Le staretz était avant tout strict avec lui-même et ses moines, mais condescendant envers les laïcs. Ses conseils n'étaient jamais déconnectés de la réalité, ils étaient toujours terre à terre. Géronda écoutait quelqu'un jusqu'au bout et ne donnait des conseils qu'ensuite. Souvent, un seul regard suffisait au père Timothée pour comprendre qui se tenait devant lui. Tout cela reflétait sa vaste et longue expérience de la communication avec les gens et de la pastorale.

"Nous devons vivre avec une main qui s'accroche au ciel", disait le staretz.

Envoi d'un autre lot de littérature spirituelle

Le père Timothée se distinguait par sa modestie et son évitement prudent de la notoriété : il n'accordait pas absolument pas sa bénédiction pour que son nom soit rendu public ou que des documents le concernant soient publiés, et il n'aimait même pas être photographié. Malgré ses maladies, il ne se découragea jamais, ne perdit jamais son entrain. Il servit les longs services de carême et les vigiles nocturnes pratiquement jusqu'à son repos en Christ. 
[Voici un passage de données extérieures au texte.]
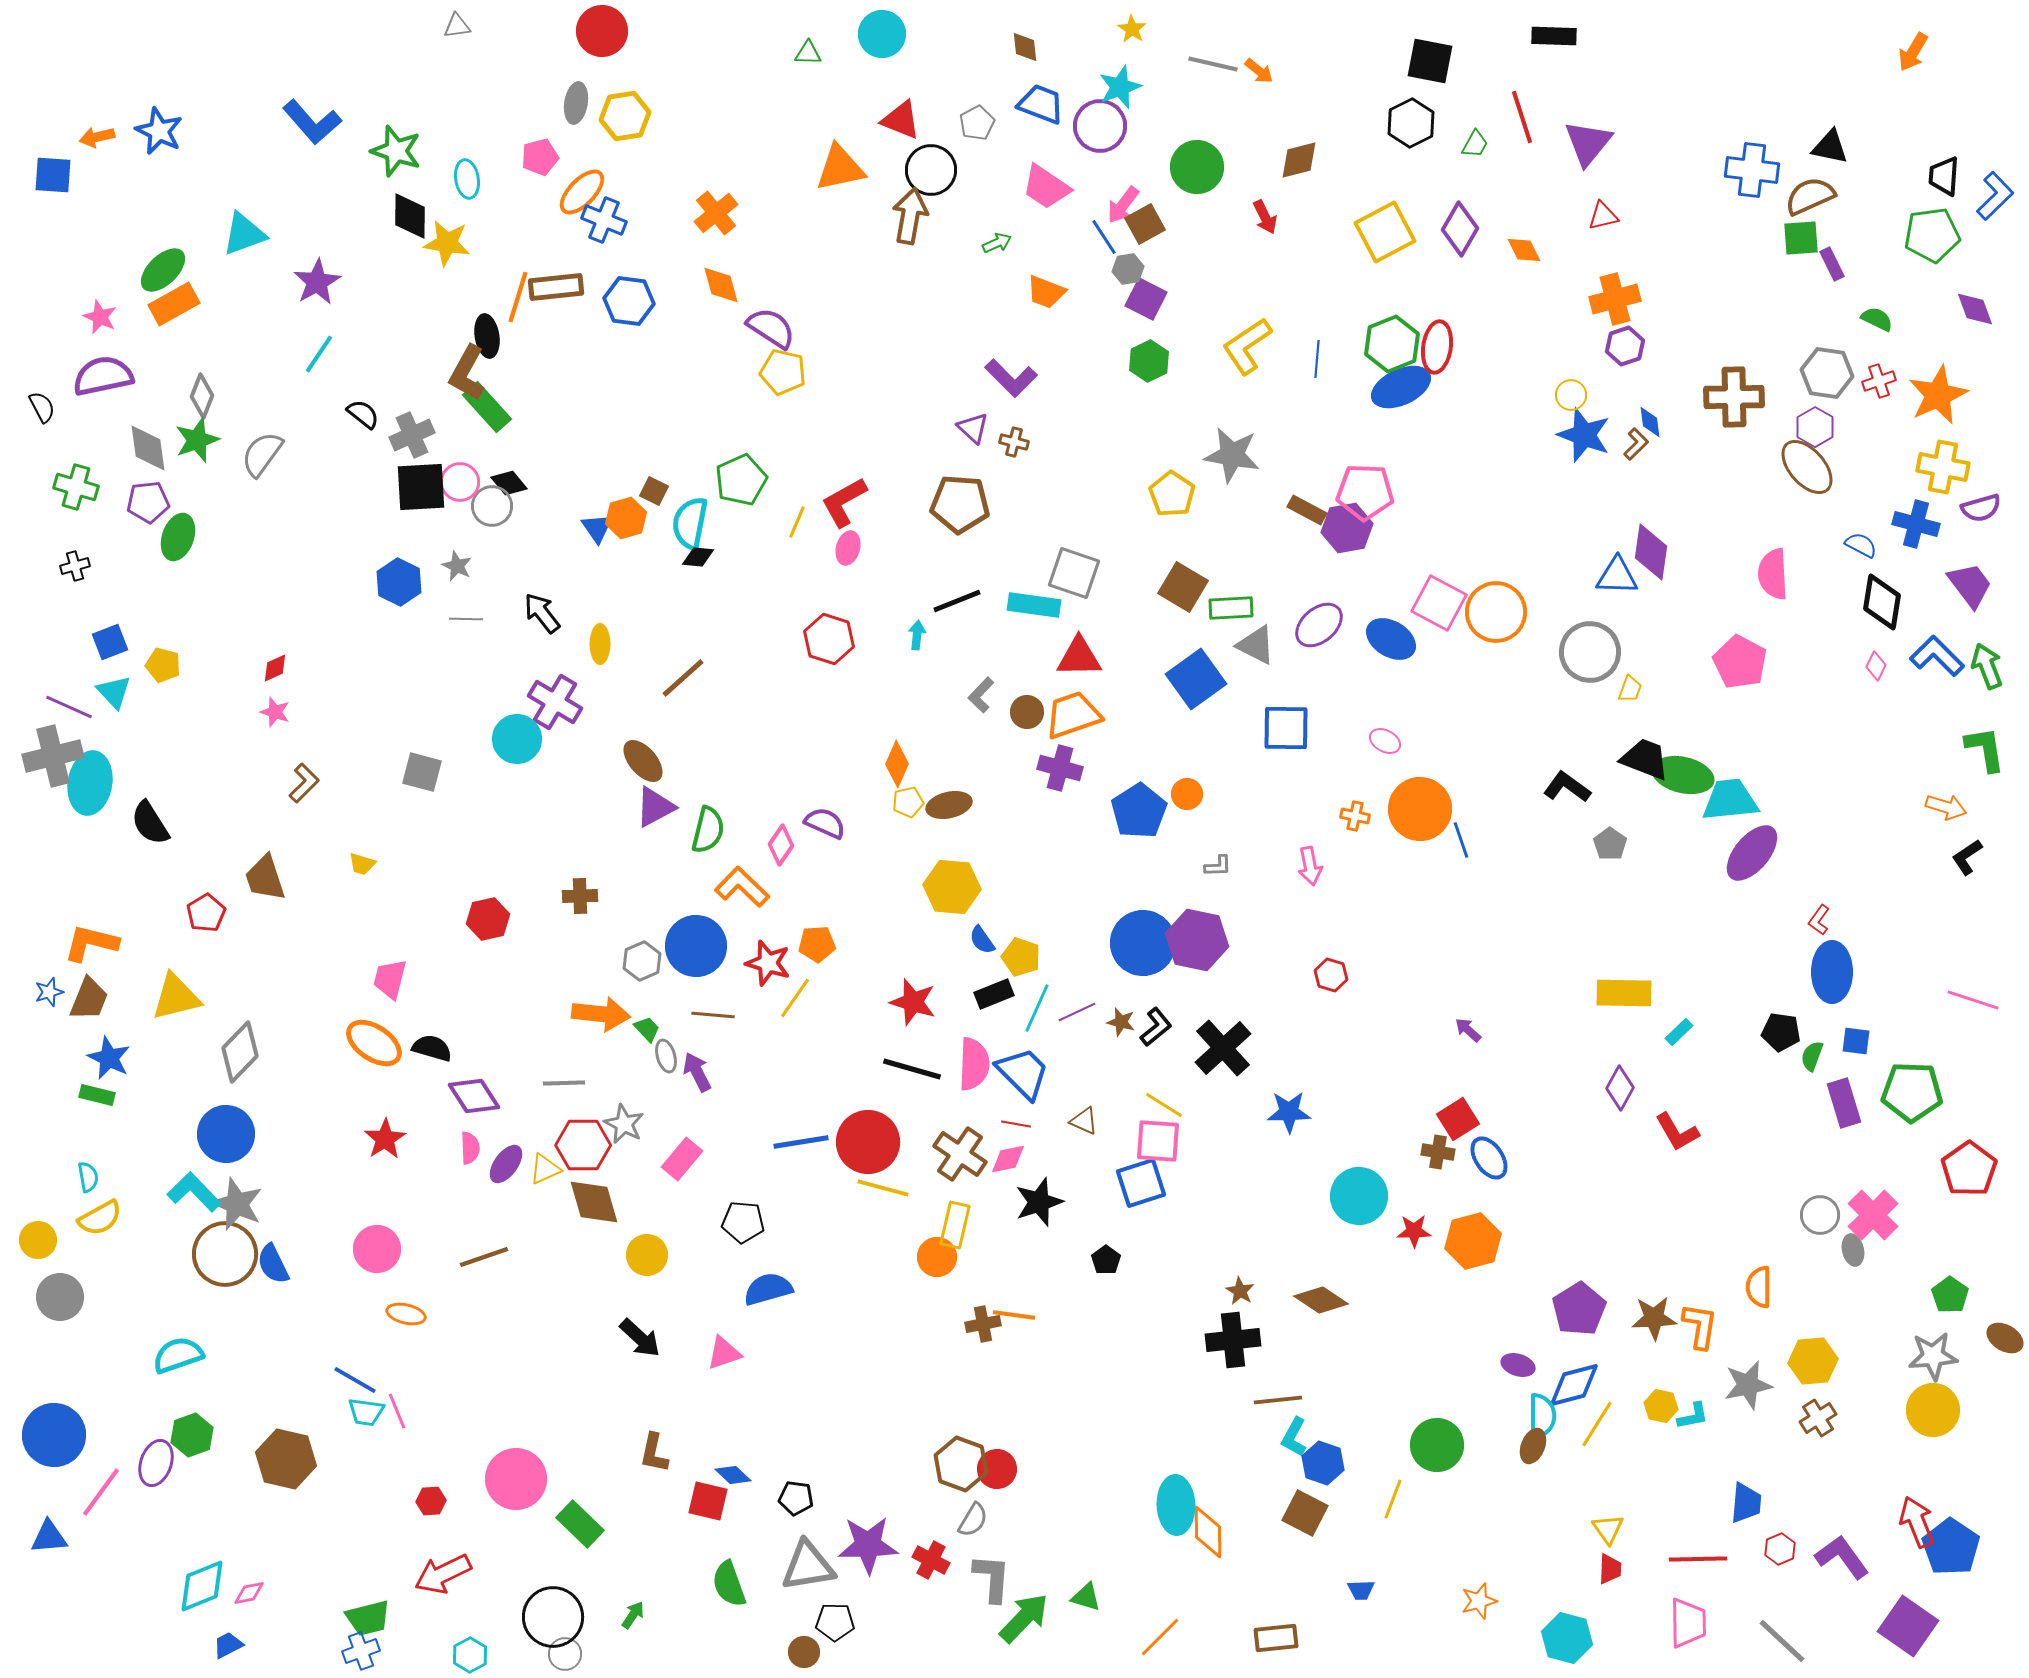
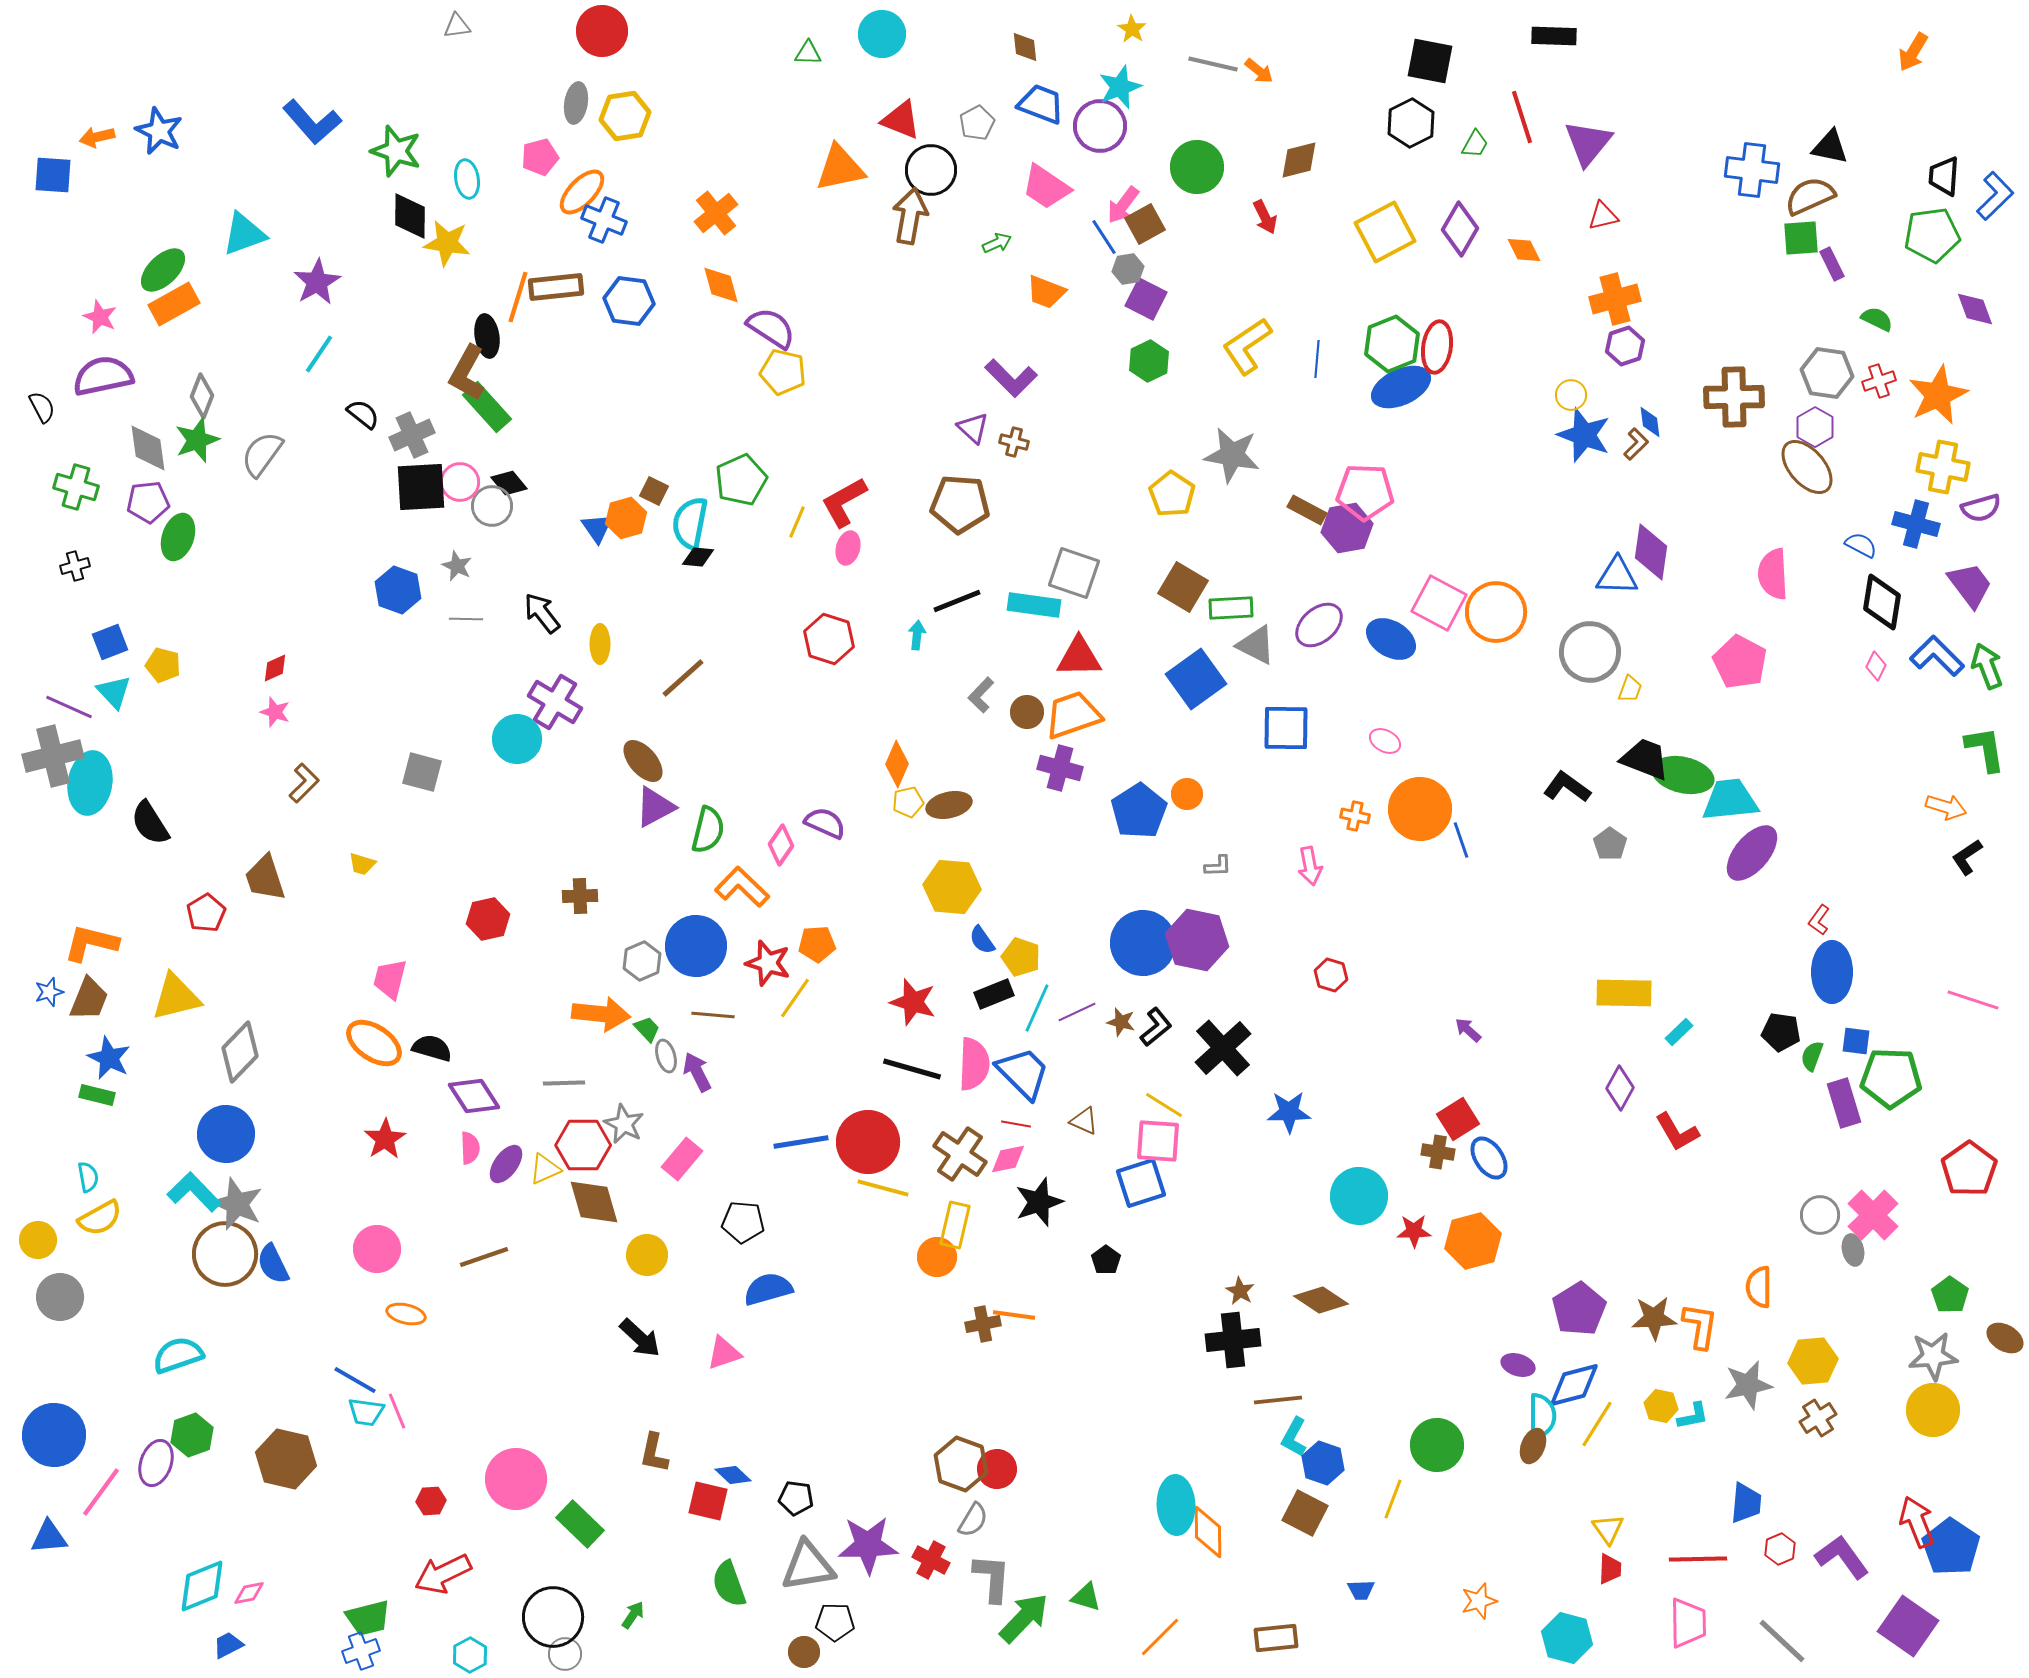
blue hexagon at (399, 582): moved 1 px left, 8 px down; rotated 6 degrees counterclockwise
green pentagon at (1912, 1092): moved 21 px left, 14 px up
Des milliers de personnes en Grèce, en Russie, en Pologne, en Bulgarie, en Géorgie et dans d'autres pays qui eurent la bénédiction de rencontrer le staretz et de recevoir ses conseils pleins de grâce garderont toujours son souvenir lumineux dans leur cœur.

Bénédiction des pèlerins au monastère, 2018

Puisses-tu hériter du Royaume des Cieux, cher Père Timothée ! Et prie pour nous...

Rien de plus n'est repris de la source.